PREM on heterogeneous architectures must also provide isolation between CPU and GPU. On multi-core CPUs, Mem-Guard [6], enforces per-core or per-task bandwidth budgets, and can be employed to prevent the CPU from using main memory during GPU memory phases. MemGuard uses performance counters to detect when a core overruns its memory budget, at which point a high-priority throttle thread is scheduled, thus pre-empting the running task. The throttle thread performs busy waiting, and thus ensures that no further memory accesses are generated. At preset intervals the memory budget is *renewed*, and the *throttle thread* is put back to sleep. Through the use of performance counters, tasks may continue to execute when the memory bandwidth is throttled, as long as they keep hitting in the local cache. Furthermore, no program changes are necessary to support legacy applications, as the budgeting mechanism is managed on a higher system level. In this work, in combination with the PREM phase divisioning between CPU and GPU, we use the MemGuard bandwidth limiting mechanism for internal bandwidth control on the CPU. To achieve this, we put the bandwidth budget renewal of MemGuard under the control of GPUguard.

#### IV. GPUGUARD

#### A. Time-sharing memory access between CPU and GPU

While it is possible to choose either the CPU or the GPU as the controlling party, GPUs generally do not contain event mechanisms such as interrupt lines. Their only way to react to external events, such as a CPU synchronization, is to resort to expensive polling. Therefore, *GPUguard* controls access to the shared global DRAM based on the natural shifting in phases of the GPU program, i.e., when the scratchpad memory has been filled or the computations on that data completed, respectively. It is beneficial to switch at these border regions, since interruptions in the memory phase would stall the execution of the program.

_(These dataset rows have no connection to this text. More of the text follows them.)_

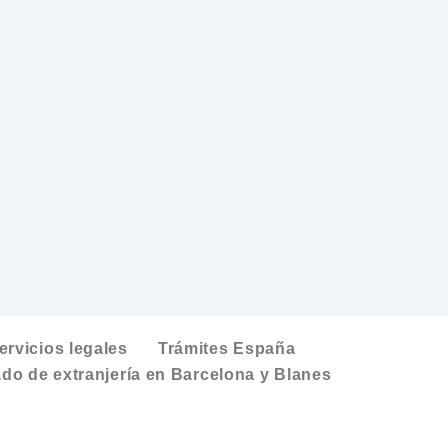
ervicios legales
Trámites España
do de extranjería en Barcelona y Blanes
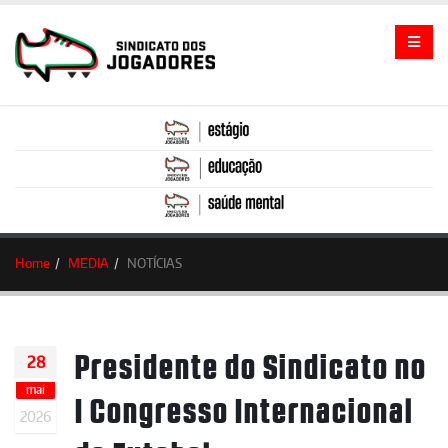
Home
MEDIA
NOTÍCIAS
Presidente do Sindicato no
28
mai
I Congresso Internacional
2026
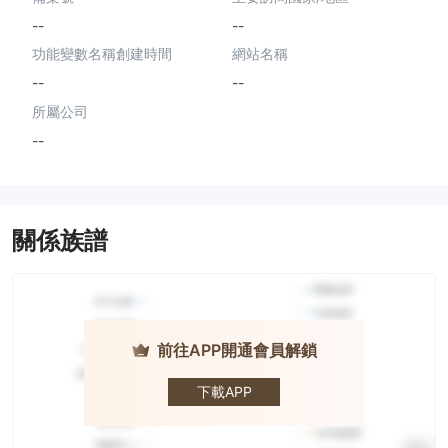
--
--
功能變數名稱創建時間
網站名稱
--
--
所屬公司
--
關係族譜
前往APP開通會員解鎖
Definitive
Forex · 權威
外匯
下載APP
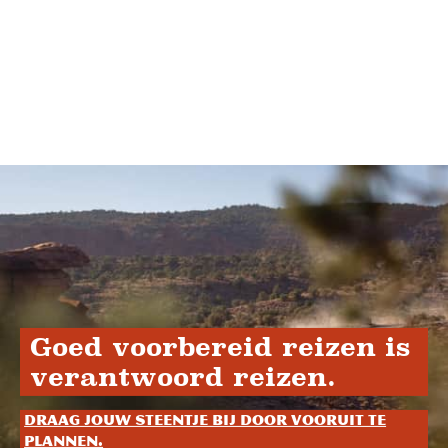
Goed voorbereid reizen is
verantwoord reizen.
Draag jouw steentje bij door vooruit te
plannen.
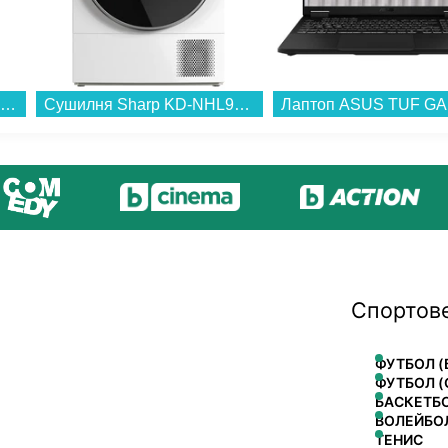
Смартфон Apple iPhone 17 256GB White mg6k4 , 256 GB, 8 GB...
Сушилня Sharp KD-NHL9S9GWB , 9 kg, B , Бял...
Спортов
ФУТБОЛ (
ФУТБОЛ (
БАСКЕТБ
ВОЛЕЙБО
ТЕНИС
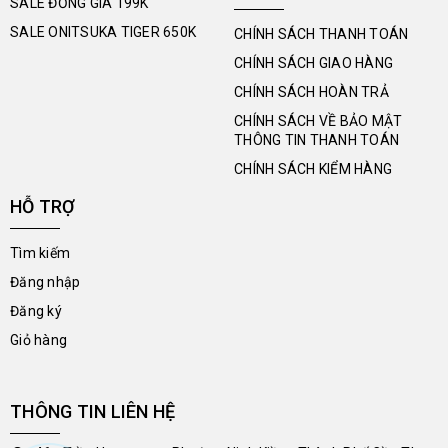
SALE ĐỒNG GIÁ 199K
SALE ONITSUKA TIGER 650K
CHÍNH SÁCH THANH TOÁN
CHÍNH SÁCH GIAO HÀNG
CHÍNH SÁCH HOÀN TRẢ
CHÍNH SÁCH VỀ BẢO MẬT
THÔNG TIN THANH TOÁN
CHÍNH SÁCH KIỂM HÀNG
HỖ TRỢ
Tìm kiếm
Đăng nhập
Đăng ký
Giỏ hàng
THÔNG TIN LIÊN HỆ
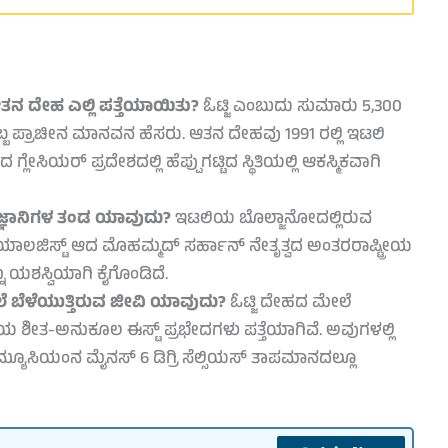
ಆತನ ದೇಹ ಎಲ್ಲಿ ಪತ್ತೆಯಾಯಿತು?
ಓಟ್ಜಿ ಎಂಬುದು ಸುಮಾರು 5,300
ಒಬ್ಬ ಪ್ರಾಚೀನ ಮಾನವನ ಹೆಸರು. ಆತನ ದೇಹವು 1991 ರಲ್ಲಿ ಇಟಲಿ
್ಲೇಸಿಯರ್ ಪ್ರದೇಶದಲ್ಲಿ ಹೆಪ್ಪುಗಟ್ಟಿದ ಸ್ಥಿತಿಯಲ್ಲಿ ಆಕಸ್ಮಿಕವಾಗಿ
ಜ್ಞಾನಿಗಳ ತಂಡ ಯಾವುದು?
ಇಟಲಿಯ ಬೊಲ್ಜಾನೋದಲ್ಲಿರುವ
ೋಬಯಾಲಜಿಸ್ಟ್ ಆದ ಮೊಹಮ್ಮದ್ ಸರ್ಹಾನ್ ನೇತೃತ್ವದ ಅಂತರರಾಷ್ಟ್ರೀಯ
ಶಸ್ವಿಯಾಗಿ ಕೈಗೊಂಡಿದೆ.
 ಬೆಳೆಯುತ್ತಿರುವ ಜೀವಿ ಯಾವುದು?
ಓಟ್ಜಿ ದೇಹದ ಮೇಲೆ
ಿಯ ಶೀತ-ಅನುಕೂಲ ಈಸ್ಟ್ ಪ್ರಭೇದಗಳು ಪತ್ತೆಯಾಗಿವೆ. ಅವುಗಳಲ್ಲಿ
್ಯೂಸಿಯಂನ ಮೈನಸ್ 6 ಡಿಗ್ರಿ ಸೆಲ್ಸಿಯಸ್ ತಾಪಮಾನದಲ್ಲೂ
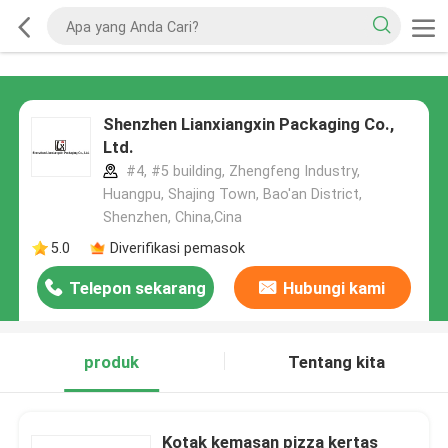
Shenzhen Lianxiangxin Packaging Co.,
Ltd.
#4, #5 building, Zhengfeng Industry,
Huangpu, Shajing Town, Bao'an District,
Shenzhen, China,Cina
5.0
Diverifikasi pemasok
Telepon sekarang
Hubungi kami
produk
Tentang kita
Kotak kemasan pizza kertas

The ability to independently allocate compute and memory threads, as provided by the warp specialization approach, provides a mechanism to balance the length of the corresponding phases. To provide guarantees on available memory access windows the lengths of the intervals are kept constant by enforcing the upper bound on the execution time of the phases<sup>1</sup>. This is in line with previous PREM approaches.

#### B. Memory bandwidth control mechanism

The matching of PREM-phases to the memory-compute cycling of warp-specialized applications implicitly ensures that the GPU application does not perform memory accesses outside its memory phase. The CPU on the other hand has no such mappings, and thus another mechanism must be put in place to ensure that memory access isolation is upheld.

In the light of extending PREM, the CPU can locally use the traditional CPU-only implementation of PREM [2] to schedule tasks. Thus, during the GPU compute phases, the memory phases of CPU applications would be scheduled, and the computation deferred to the GPU memory phase, and the isolation properties would be upheld. This requires that the CPU-side programs conform to the PREM phase division. The full formalization of this approach is left as future work.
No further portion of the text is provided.